As soon as I started stirring, I began to doubt my recipe. The mix was as thick as melted taffy, and my arm was getting quite the workout from stirring. I had picked Nestle's recipe because I imagined that most recipes on product labels were the results of dedicated Midwestern housewives, and suddenly I had lost faith in the Midwest. It looked good. It smelled good. But it was just so dense.
(Stuck to the bowl like pudding)
(tamed and in the pan)
For the record, the recipe I cribbed also had the ubiquitous "nuts, optional" on the list, and I had some pretty good looking macadamias in the pantry, but whenever we find cookies at work, Mouse would exclaim dismay at those which had nuts in them, and these were her bribe, not mine. The macadamias will have to find a home in something else.
So that was it, the basic brownie with a bit of ginger Not that I was done. When I first intended to make the "bad Martha" recipe, I misread it and ended up buying candied ginger. When trying to determine how I could best integrate this extra ingredient, one thing stood out in my mind:
I put my brownies in to bake, cleared my small kitchen of all baking apparatus to make chilli for dinner, and busted out my mixer as soon as Wife and I had eaten and the brownies were cooling.
CANDIED GINGER FROSTING
enough to coat all twelve brownies, with a little extra
4 T. butter, softened
1/2 cup sour cream
1/2 tsp. vanilla
1/2 tsp. lemon juice
1/2 tsp. cinnamon
1/4 tsp. salt
1/4 cup candied ginger, finely diced
I threw everything in a bowl, set the beaters to cream, and watched as the ginger and cinnamon became integrated into a basic sour cream frosting recipe. All that was left was to add:
2 cups confectioner's sugar3/4 cup brown sugar
Blend until the brown sugar breaks down into the frosting, and the whole thing takes on a nice, rich tan color of sorts.
(you can't really tell, but the frosting is freckled)
So how did it all turn out? I have to say, it's a mixed bag. The brownies themselves were great, just the classic, chocolatey, perfectly textured (neither too dense or too cakey) treat, but with a subtle hint of the spices I had added. It just gave the brownies.................swagger.
At the same time, the frosting was an exciting surprise. If you haven't had it, candied ginger is very sweet, but still has the spice that makes fresh ginger so much more interesting than the powdered stuff. It was a perfect complement to sour cream frosting. As I licked spoons and fingers, I envisioned all the great things I could do with it, from giving carrot cake a little extra pizzazz to making cupcakes with my kids.
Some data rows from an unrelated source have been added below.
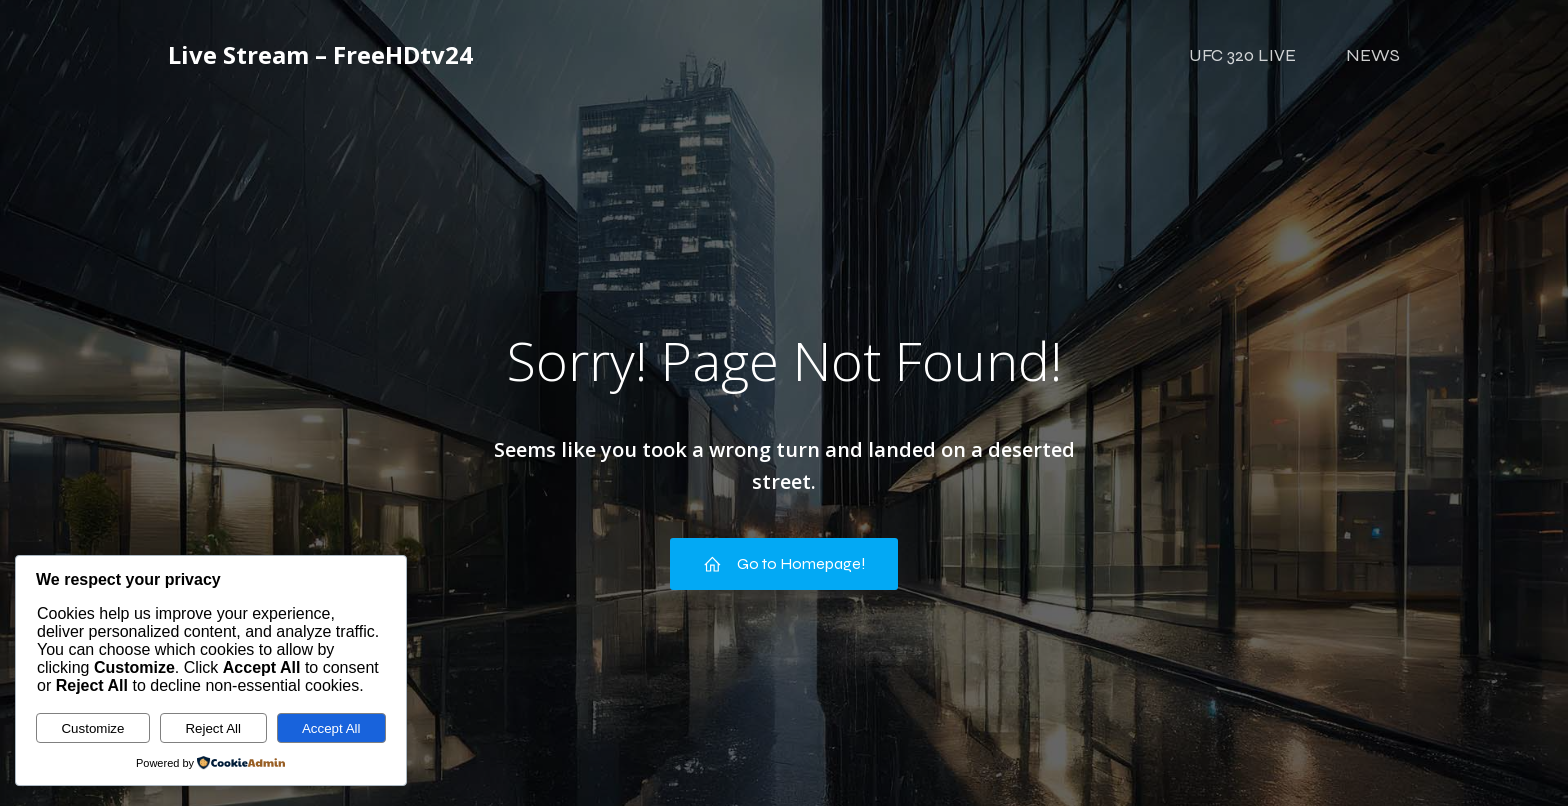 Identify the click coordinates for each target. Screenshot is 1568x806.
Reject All (213, 728)
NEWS (1373, 55)
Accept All (331, 728)
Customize (92, 728)
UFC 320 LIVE (1242, 55) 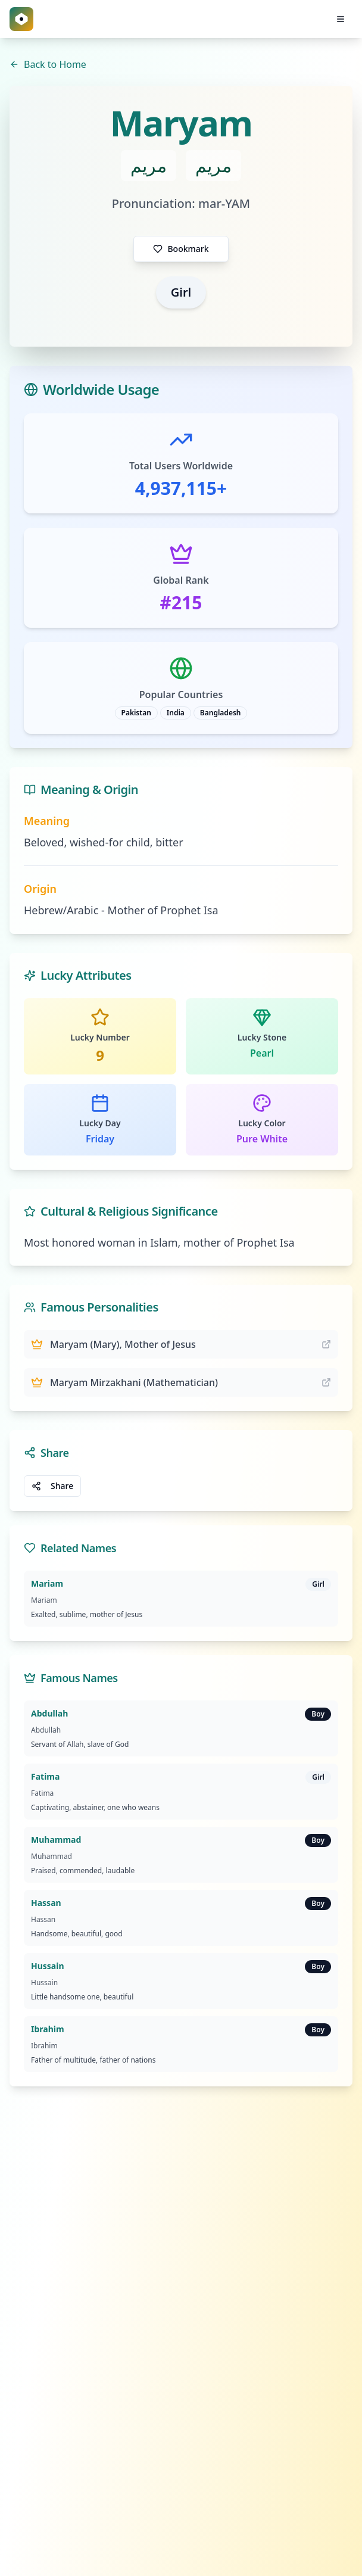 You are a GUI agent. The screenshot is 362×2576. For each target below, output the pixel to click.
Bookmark (180, 248)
The only problem came with the combination. Wife tried to warn me, but I was obsessed with my plan to integrate candied ginger into this recipe. I smeared on the frosting, and while everyone loved the flavor, roughly half of the people (including Mouse) found the dessert too sweet. The data pool is relatively small, but one thing I noticed is that only girls were overwhelmed by the amount of sugar, where as the two boys and one girl had no issue with the combination.
So, in conclusion, I would definitely make these again. While the frosting worked as the perfect showcase for both the flavors I was trying to harness and the edible flowers I needed to use up, however, I would either seperate it from the brownie recipe to be used in other applications or serve it as a side. Everything here was too good to ruin it by overwhelming my audience. I hope you give some or all of this recipe a try and let me know what you think!